▶ _Work to be completed_: Copy each line of the data below in which the word "מסלול" can be found.

▶ _Records supplied_:

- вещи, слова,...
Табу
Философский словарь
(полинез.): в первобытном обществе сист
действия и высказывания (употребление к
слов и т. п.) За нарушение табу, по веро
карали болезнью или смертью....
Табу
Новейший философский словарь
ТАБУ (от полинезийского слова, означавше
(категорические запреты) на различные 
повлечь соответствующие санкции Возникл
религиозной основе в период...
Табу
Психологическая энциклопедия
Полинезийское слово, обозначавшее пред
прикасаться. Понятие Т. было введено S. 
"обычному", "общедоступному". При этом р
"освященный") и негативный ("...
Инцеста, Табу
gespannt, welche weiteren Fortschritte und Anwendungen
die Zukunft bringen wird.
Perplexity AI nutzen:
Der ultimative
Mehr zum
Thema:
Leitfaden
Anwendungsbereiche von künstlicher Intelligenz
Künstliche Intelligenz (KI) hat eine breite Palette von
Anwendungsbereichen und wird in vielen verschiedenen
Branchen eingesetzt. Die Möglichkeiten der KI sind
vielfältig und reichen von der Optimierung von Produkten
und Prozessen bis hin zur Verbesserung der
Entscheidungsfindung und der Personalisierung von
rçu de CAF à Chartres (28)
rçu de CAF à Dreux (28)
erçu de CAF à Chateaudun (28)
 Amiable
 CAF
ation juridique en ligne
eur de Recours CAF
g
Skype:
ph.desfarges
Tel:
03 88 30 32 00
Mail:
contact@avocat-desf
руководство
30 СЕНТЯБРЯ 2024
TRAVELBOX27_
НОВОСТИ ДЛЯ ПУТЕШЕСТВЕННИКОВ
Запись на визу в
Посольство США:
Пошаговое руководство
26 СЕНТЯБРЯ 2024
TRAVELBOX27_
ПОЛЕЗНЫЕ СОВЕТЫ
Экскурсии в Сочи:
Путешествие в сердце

---

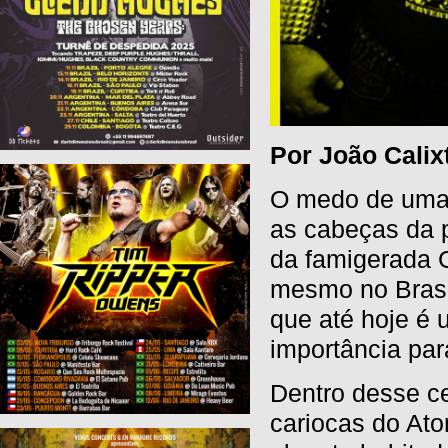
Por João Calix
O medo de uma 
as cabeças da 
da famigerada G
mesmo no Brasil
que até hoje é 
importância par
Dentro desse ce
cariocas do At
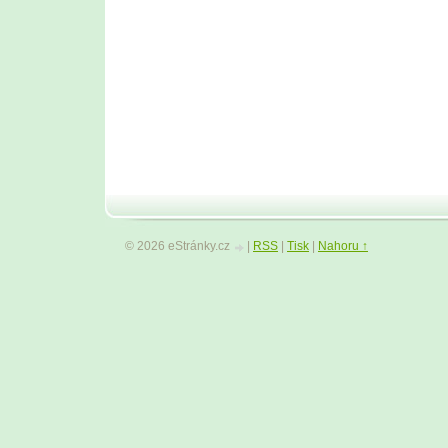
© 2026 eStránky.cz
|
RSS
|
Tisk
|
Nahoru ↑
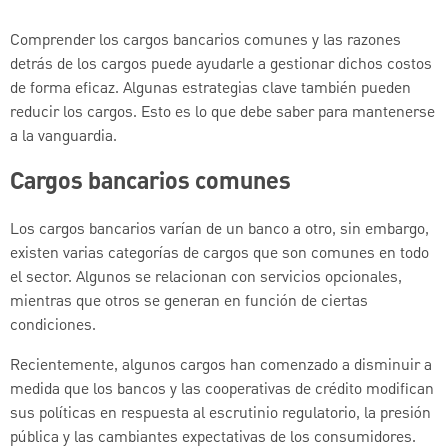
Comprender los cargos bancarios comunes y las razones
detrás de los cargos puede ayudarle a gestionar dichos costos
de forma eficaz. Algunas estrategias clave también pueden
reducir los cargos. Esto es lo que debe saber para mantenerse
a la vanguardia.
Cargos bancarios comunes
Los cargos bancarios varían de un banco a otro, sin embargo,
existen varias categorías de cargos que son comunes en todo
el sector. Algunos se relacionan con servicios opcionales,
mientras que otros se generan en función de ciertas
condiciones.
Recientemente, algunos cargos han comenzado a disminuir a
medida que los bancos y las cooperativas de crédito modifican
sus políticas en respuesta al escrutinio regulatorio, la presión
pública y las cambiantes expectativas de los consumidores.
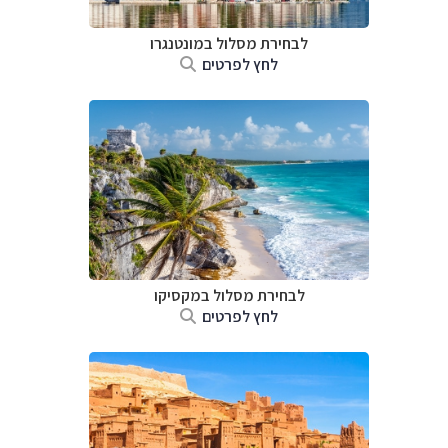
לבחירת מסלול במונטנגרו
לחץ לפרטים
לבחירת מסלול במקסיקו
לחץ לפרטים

...

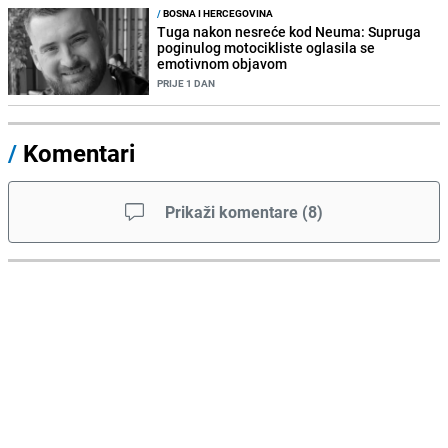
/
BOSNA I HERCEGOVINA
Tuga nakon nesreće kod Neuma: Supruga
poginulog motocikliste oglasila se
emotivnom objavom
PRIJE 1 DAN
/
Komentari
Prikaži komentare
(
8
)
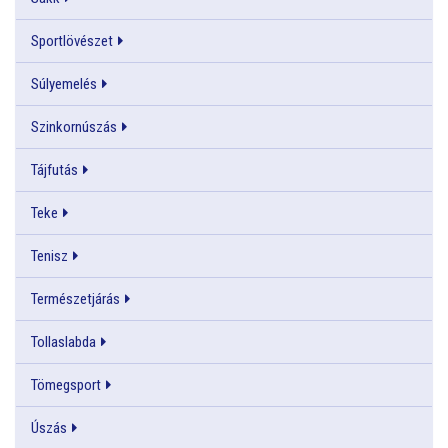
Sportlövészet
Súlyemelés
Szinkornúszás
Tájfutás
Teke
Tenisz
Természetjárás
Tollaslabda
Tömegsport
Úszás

▶ _Reply to the task_:
לבחירת מסלול במונטנגרו
לבחירת מסלול במקסיקו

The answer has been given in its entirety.